Il n’y a pas un déterminisme par rapport aux nombres premiers, de mon point de vue. Si c’était à ce point préprogrammé, on trouverait cela de manière beaucoup plus commune que dans ce cas, ici, qui est très exceptionnel. En général, chez les insectes, il y aura une génération par an. Il y a des extrêmes : avec les mouches, pucerons, etc., on a plusieurs générations par an. À l’autre extrême, une série d’insectes allongent leur cycle, sur deux ans, voire plus. La majorité des cigales ont un cycle entre 2 et 5 ans. Plus on va s’écarter de ces normes, plus on va avoir une réflexion sur l’adaptation et l’évolution. Il est clair que l’allongement, simplement passer de 2 à 5 ans, est déjà un avantage évolutif. Et plus on allonge le cycle, plus les probabilités de rencontres avec d’autres groupes vont se réduire. Et c’est sûr que si on compare un insecte qui a un cycle de 5 ans et un autre de 15, après trois fois, la probabilité de rencontre est grande. Et plus élevée qu’avec des cycles de 13 et 17, qui ne sont les multiplicateurs de rien. Je comprends donc le calcul purement mathématique, mais il n’y a pas un déterminisme qui dit qu’il faut ce soit 13 ou 17. Il n’y a pas un choix de se dire un jour, je me lève et je vais attendre 13 ou 17 ans !
Néanmoins, il y a de facto un avantage évolutif de ces nombres précis…

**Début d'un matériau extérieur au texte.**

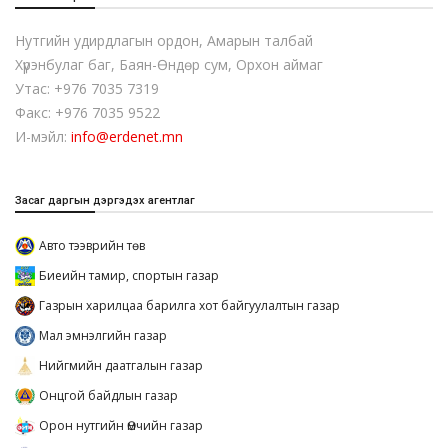
Нутгийн удирдлагын ордон, Амарын талбай
Хүрэнбулаг баг, Баян-Өндөр сум, Орхон аймаг
Утас: +976 7035 7319
Факс: +976 7035 9522
И-мэйл:
info@erdenet.mn
Засаг даргын дэргэдэх агентлаг
Авто тээврийн төв
Биеийн тамир, спортын газар
Газрын харилцаа барилга хот байгуулалтын газар
Мал эмнэлгийн газар
Нийгмийн даатгалын газар
Онцгой байдлын газар
Орон нутгийн Өмчийн газар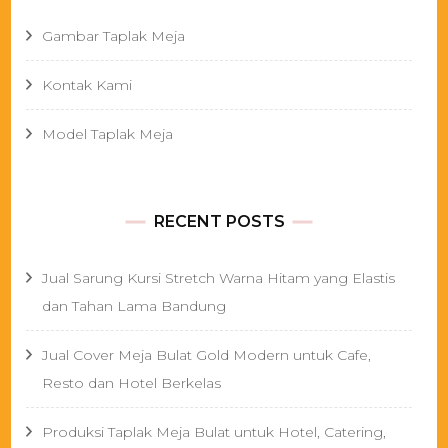
Gambar Taplak Meja
Kontak Kami
Model Taplak Meja
RECENT POSTS
Jual Sarung Kursi Stretch Warna Hitam yang Elastis
dan Tahan Lama Bandung
Jual Cover Meja Bulat Gold Modern untuk Cafe,
Resto dan Hotel Berkelas
Produksi Taplak Meja Bulat untuk Hotel, Catering,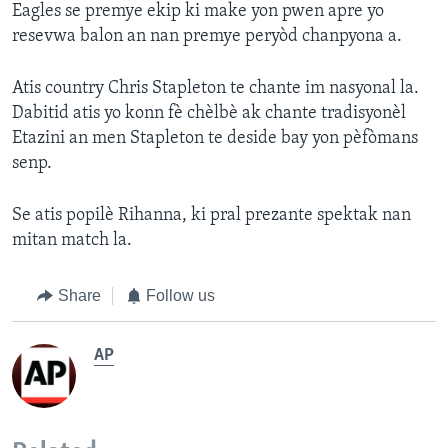
Eagles se premye ekip ki make yon pwen apre yo
resevwa balon an nan premye peryòd chanpyona a.
Atis country Chris Stapleton te chante im nasyonal la.
Dabitid atis yo konn fè chèlbè ak chante tradisyonèl
Etazini an men Stapleton te deside bay yon pèfòmans
senp.
Se atis popilè Rihanna, ki pral prezante spektak nan
mitan match la.
Share
Follow us
AP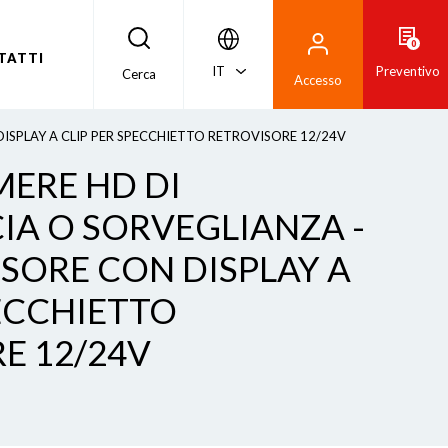
0
TATTI
IT
Preventivo
Cerca
Accesso
ISPLAY A CLIP PER SPECCHIETTO RETROVISORE 12/24V
ERE HD DI
A O SORVEGLIANZA -
ISORE CON DISPLAY A
PECCHIETTO
E 12/24V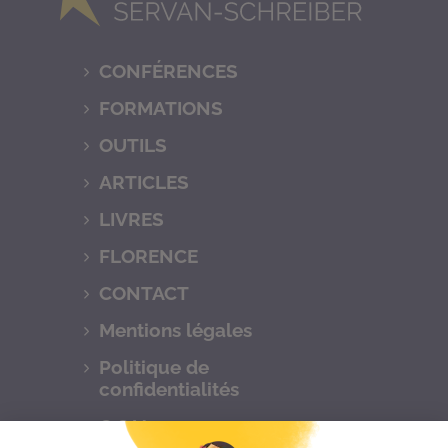
CONFÉRENCES
FORMATIONS
OUTILS
ARTICLES
LIVRES
FLORENCE
CONTACT
Mentions légales
Politique de
confidentialités
C.G.V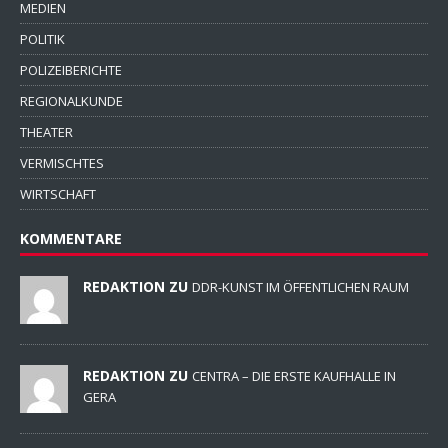
MEDIEN
POLITIK
POLIZEIBERICHTE
REGIONALKUNDE
THEATER
VERMISCHTES
WIRTSCHAFT
KOMMENTARE
REDAKTION ZU
DDR-KUNST IM ÖFFENTLICHEN RAUM
REDAKTION ZU
CENTRA – DIE ERSTE KAUFHALLE IN
GERA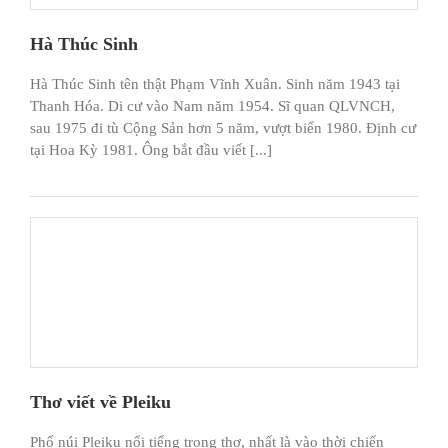
Hà Thúc Sinh
Hà Thúc Sinh tên thật Phạm Vĩnh Xuân. Sinh năm 1943 tại
Thanh Hóa. Di cư vào Nam năm 1954. Sĩ quan QLVNCH,
sau 1975 đi tù Cộng Sản hơn 5 năm, vượt biển 1980. Định cư
tại Hoa Kỳ 1981. Ông bắt đầu viết [...]
Thơ viết về Pleiku
Phố núi Pleiku nổi tiếng trong thơ, nhất là vào thời chiến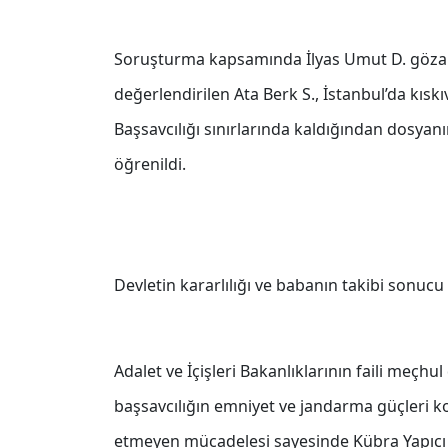
Soruşturma kapsamında İlyas Umut D. gözaltın
değerlendirilen Ata Berk S., İstanbul’da kıs
Başsavcılığı sınırlarında kaldığından dosyan
öğrenildi.
Devletin kararlılığı ve babanın takibi sonucu
Adalet ve İçişleri Bakanlıklarının faili meçh
başsavcılığın emniyet ve jandarma güçleri koo
etmeyen mücadelesi sayesinde Kübra Yapıcı cin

Le fait d’être très efficace donne-t-il un avantage supplémentaire ? Oui. Mais est-ce à un moment donné choisi, un objectif ou une manière d’évoluer des insectes, non. Dans la nature, il y a aussi un aspect lié au hasard en tant que tel. Par rapport aux nombres premiers, je pense qu’il y a plutôt une interpellation de la part des scientifiques qui cherchent des explications. Pour des cycles de 13 et 17 ans, comme pour des cycles 14 et 18 par exemple, la même explication en termes d’adaptation pourrait être donnée : des durées différentes d’une espèce à l’autre réduisent les risques de chevauchement entre elles, car l’hybridation mènerait à des durées de développement qui changeraient. L’allongement du cycle et donc la réduction des risques de chevauchement vaut aussi pour les ennemis naturels (parasites et prédateurs). Si vous avez une émergence de manière échelonnée, les prédateurs pourraient consommer les insectes au fur et à mesure et il ne pourrait y avoir aucun survivant. À l’inverse, si vous avez des colonies de centaines de milliers d’individus synchronisées, vous diminuez le risque pour chacun d’être dévoré. La probabilité de survie est nettement supérieure. En outre, une autre hypothèse serait que, via une adaptation avec une durée de développement à ce point longue, vous évitez une proportion significative des prédateurs. Si la durée de développement totale de l’insecte est supérieure à celle de son prédateur, celui-ci sera mort, parti, ou la prochaine génération pas encore prête lors de l’émergence, ce qui réduit encore le risque de prédation (or, le but ultime d’éviter la prédation, c’est qu’il y ait des adultes qui arrivent et puissent se reproduire pour assurer la génération qui suit. C’est l’objectif final de la stratégie adaptative). Cela dit, cela n’est pas toute l’explication, car certains parasites ou prédateurs, comme les guêpes, qui mangent d’autres insectes, sont là tous les ans ! Là, la démonstration mathématique ne tient plus car cela dépend du type d’ennemis naturels.